=== Section Start ===

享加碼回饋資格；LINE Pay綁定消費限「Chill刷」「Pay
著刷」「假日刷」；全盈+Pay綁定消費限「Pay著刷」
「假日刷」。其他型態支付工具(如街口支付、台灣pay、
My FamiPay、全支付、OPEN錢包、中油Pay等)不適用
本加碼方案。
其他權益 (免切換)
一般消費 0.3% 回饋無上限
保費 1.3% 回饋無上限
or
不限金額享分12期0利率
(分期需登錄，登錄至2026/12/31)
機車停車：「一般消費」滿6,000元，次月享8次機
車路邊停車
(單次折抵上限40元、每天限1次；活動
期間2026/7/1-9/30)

=== Section End ===

Your assignment: Please retype the data, matching it exactly.

Output:
享加碼回饋資格；LINE Pay綁定消費限「Chill刷」「Pay
著刷」「假日刷」；全盈+Pay綁定消費限「Pay著刷」
「假日刷」。其他型態支付工具(如街口支付、台灣pay、
My FamiPay、全支付、OPEN錢包、中油Pay等)不適用
本加碼方案。
其他權益 (免切換)
一般消費 0.3% 回饋無上限
保費 1.3% 回饋無上限
or
不限金額享分12期0利率
(分期需登錄，登錄至2026/12/31)
機車停車：「一般消費」滿6,000元，次月享8次機
車路邊停車
(單次折抵上限40元、每天限1次；活動
期間2026/7/1-9/30)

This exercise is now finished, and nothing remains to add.